As for Lessig, I find it a bit ironic for you to give me the old love/hate line and then come back with a line like this:
To bitch about loosing your bookmarks is really childish. it sounds just like Haahvud. Subtle, deft sycophancy. It sounds like he was hustling for consulting work.
Mama, Mama I want to sue Microsoft for 10 billion dollars. They made me loose my bookmarks. No lets get all of the states A G, the DOJ to join us in the law suit and we'll make it 80 billion. All of it to the lawyers and the politicians. You can trust lawyers and politicians|
Right. First of all, Lessig is an academician. Second, he clerked on the Supreme Court (for that noted commie liberal pinko, Scalia), which if you know anything about legal education, means he's no dummy, and could make a lot better than an academic salary without trying real hard. Third, he taught at "the Chicago School", and clerked for that other well known commie liberal pinko Possner, which means that even if his views on antitrust aren't exactly up to Objectivist snuff, he's been plenty exposed what's considered the best academic version of free market ideology around, and held his own well among that kind to move up professionally. Look up the relatively brief list of Nobel Laureates in Econ, and check their academic affiliations.

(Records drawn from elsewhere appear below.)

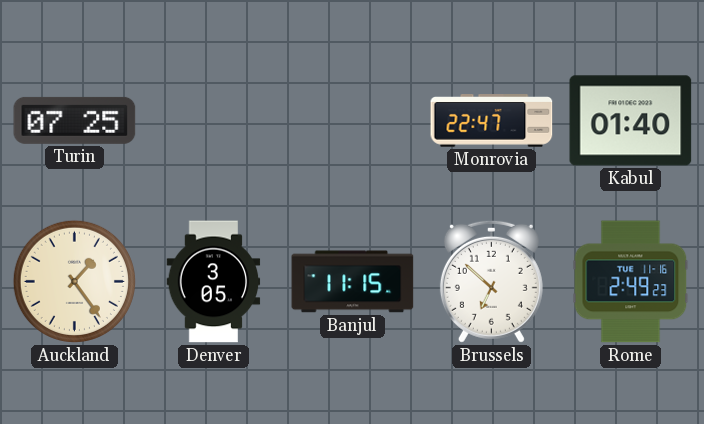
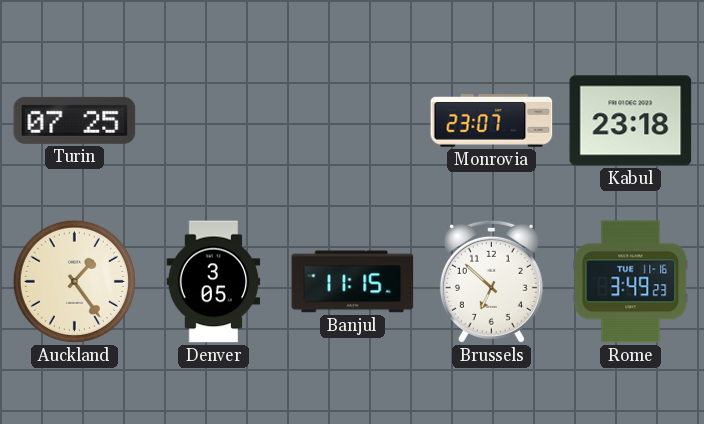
Monrovia: 22:47 -> 23:07
Kabul: 01:40 -> 23:18
Rome: 2:49 -> 3:49
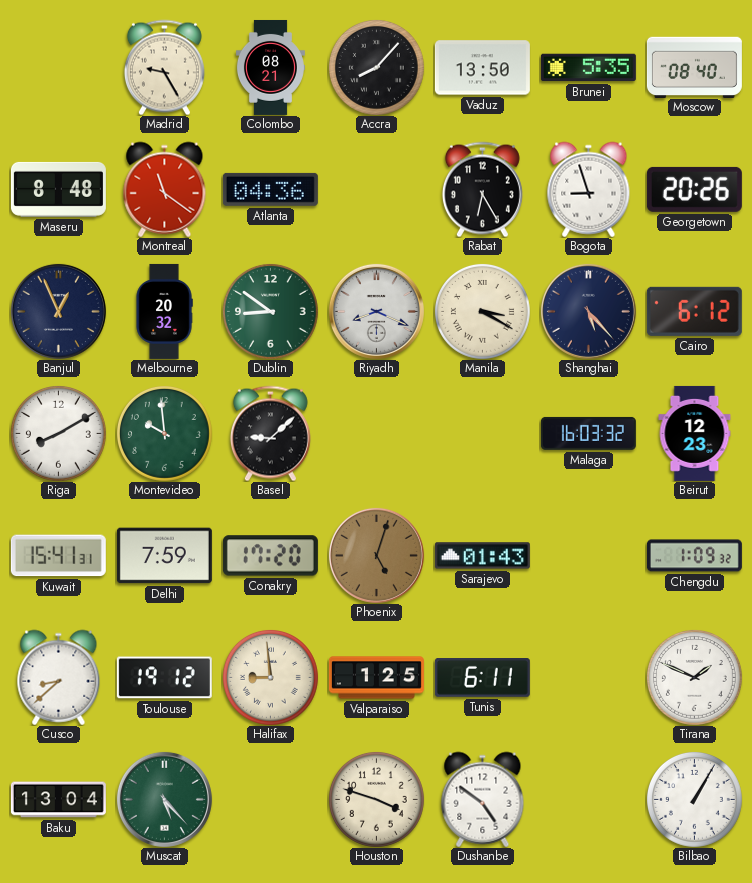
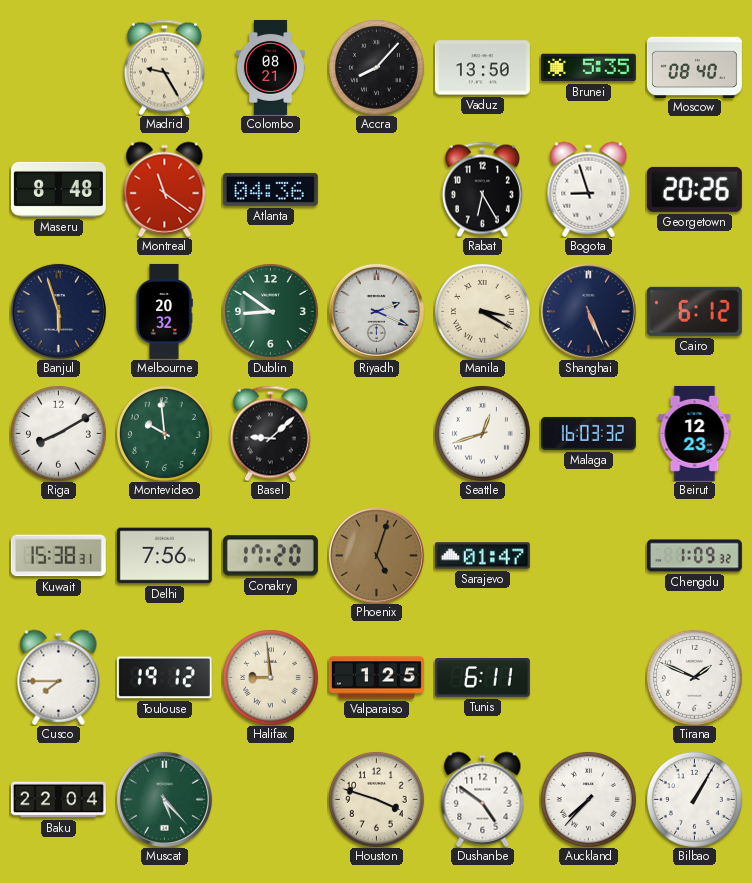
Banjul: 12:56 -> 5:57
Riyadh: 8:19 -> 2:19
Shanghai: 5:23 -> 5:26
Seattle: none -> 12:42
Kuwait: 15:41 -> 15:38
Delhi: 7:59 -> 7:56
Sarajevo: 01:43 -> 01:47
Cusco: 8:38 -> 7:45
Baku: 13:04 -> 22:04
Auckland: none -> 7:37
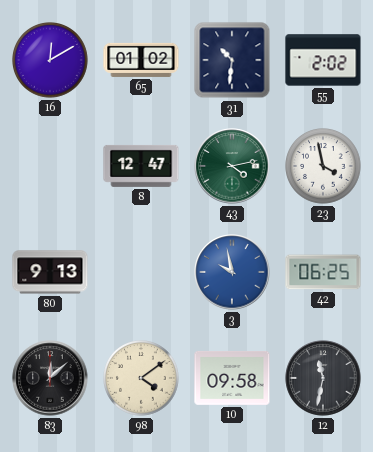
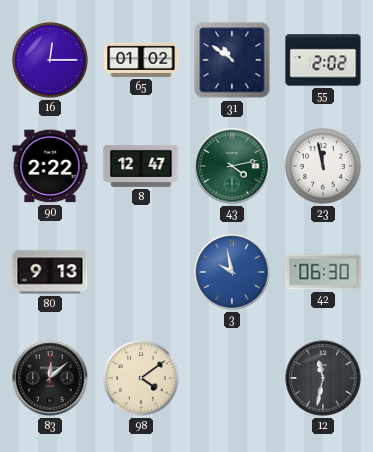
16: 12:10 -> 12:15
31: 10:31 -> 10:51
90: none -> 2:22
23: 3:58 -> 11:58
42: 06:25 -> 06:30
10: 09:58 -> none
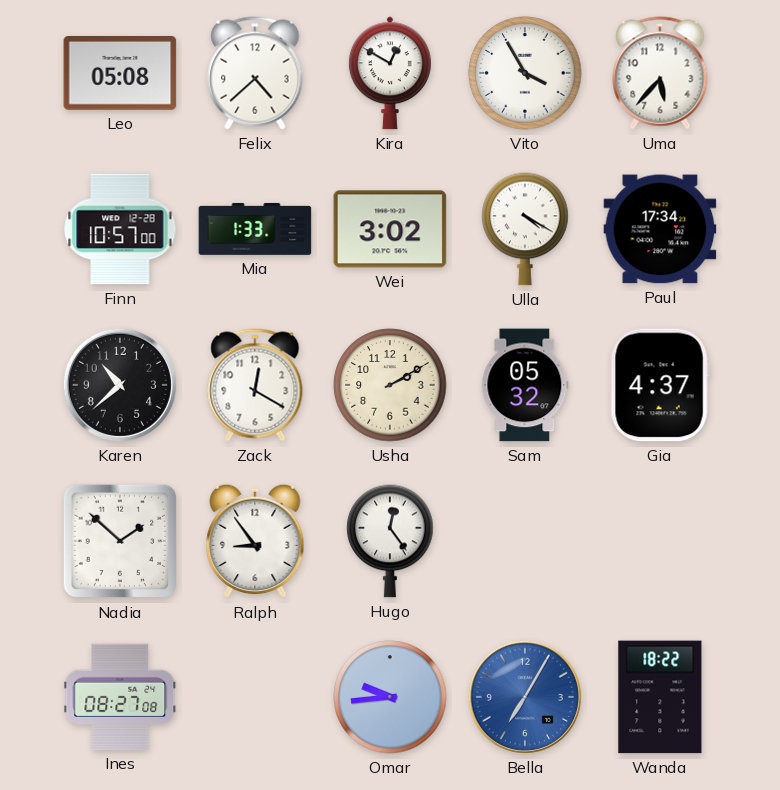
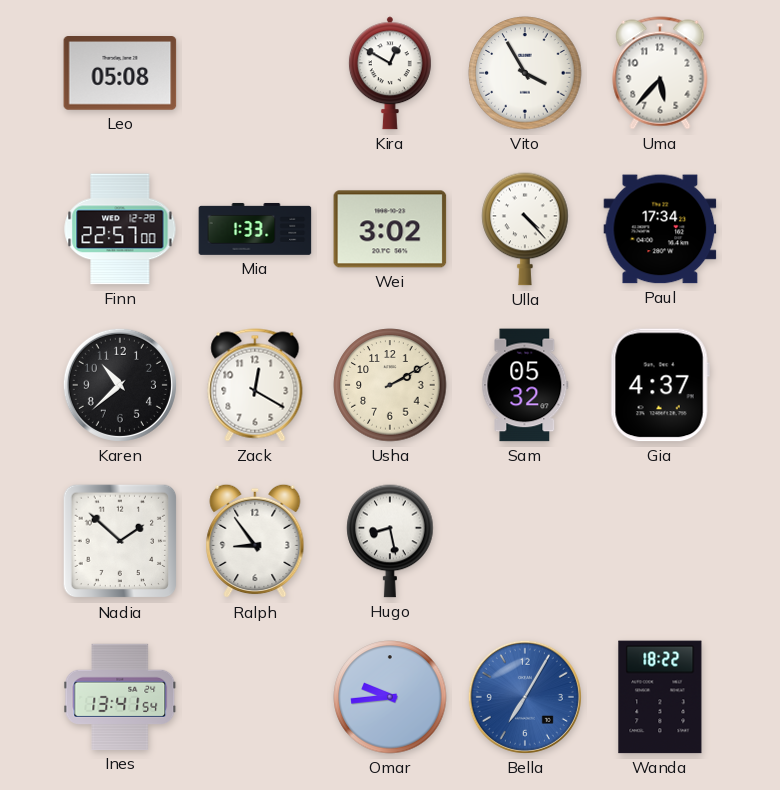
Felix: 4:38 -> none
Finn: 10:57 -> 22:57
Ulla: 4:20 -> 4:23
Hugo: 12:24 -> 8:28
Ines: 08:27 -> 13:41
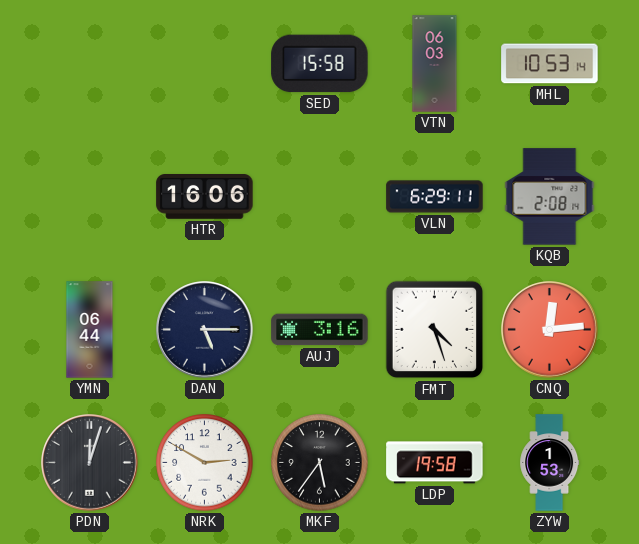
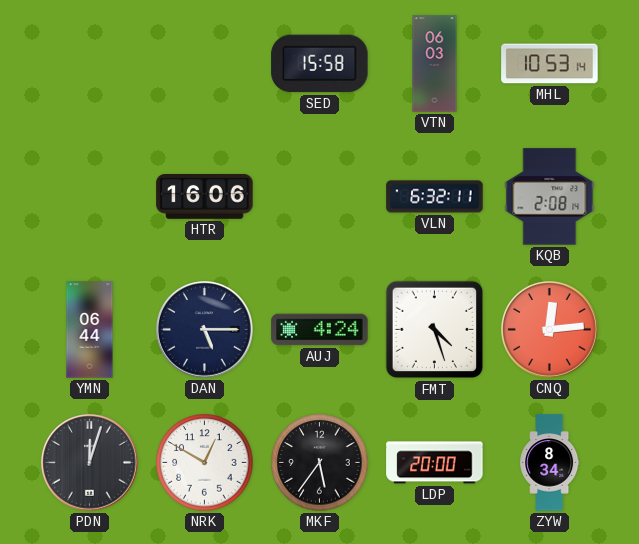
VLN: 6:29 -> 6:32
AUJ: 3:16 -> 4:24
NRK: 2:50 -> 12:50
LDP: 19:58 -> 20:00
ZYW: 1:53 -> 8:34
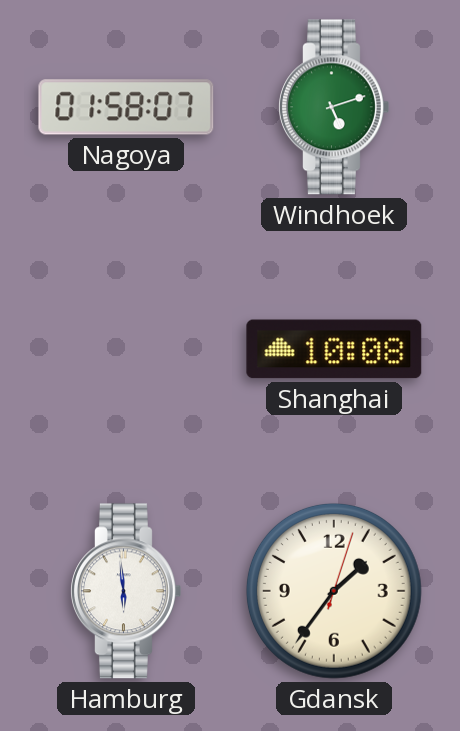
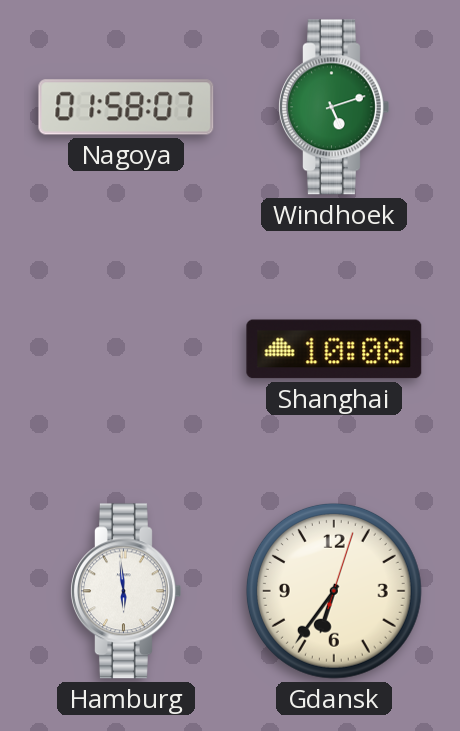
Gdansk: 1:36 -> 6:36
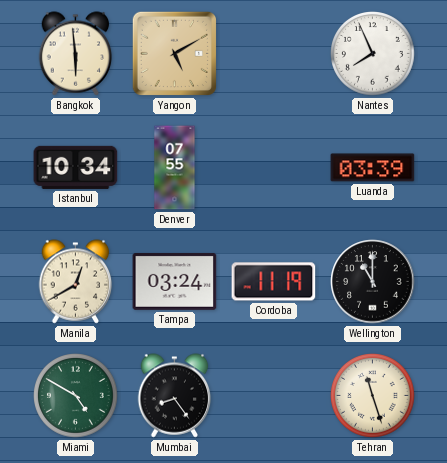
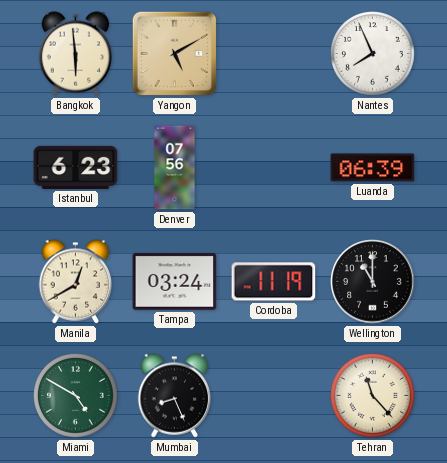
Istanbul: 10:34 -> 6:23
Denver: 07:55 -> 07:56
Luanda: 03:39 -> 06:39
Mumbai: 8:24 -> 8:26
Tehran: 11:27 -> 11:23
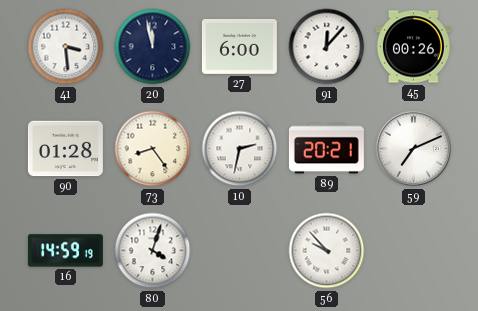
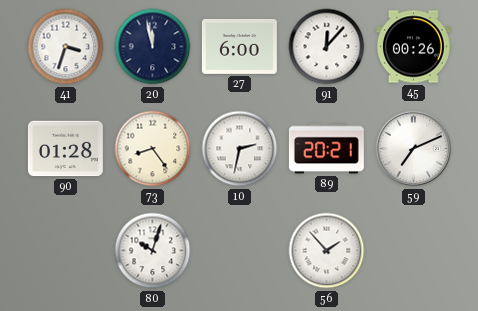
41: 3:29 -> 3:33
16: 14:59 -> none
80: 4:03 -> 10:03
56: 9:53 -> 1:53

Oh, one more thing. When the browser is an application, like it oughta be in the old-line CS view of the world, you don't usually have to worry about conflicts with different versions laying around, they can all coexist peacefully, without interference, and you don't have to worry about any of them messing up your OS and crashing your machine or necessitating the old reformat/reinstall either. When the browser is "integrated" like IE4, it doesn't quite work that way. Pity, that.
You want to talk childish wah-wah, talk about Bill, the ever innovative software engineer. Who seems committed to brilliantly representing himself in this legal matter also. And Microsoft in general, which never hesitates to send in the legal eagles on little guys that can't afford to defend themselves, like anybody with nt in their domain name, or some guy selling "you will be assimilated" T-shirts. You can trust lawyers and politicians? Not particularly, but I trust Bill less. He's got less effective competition, fewer checks and balances.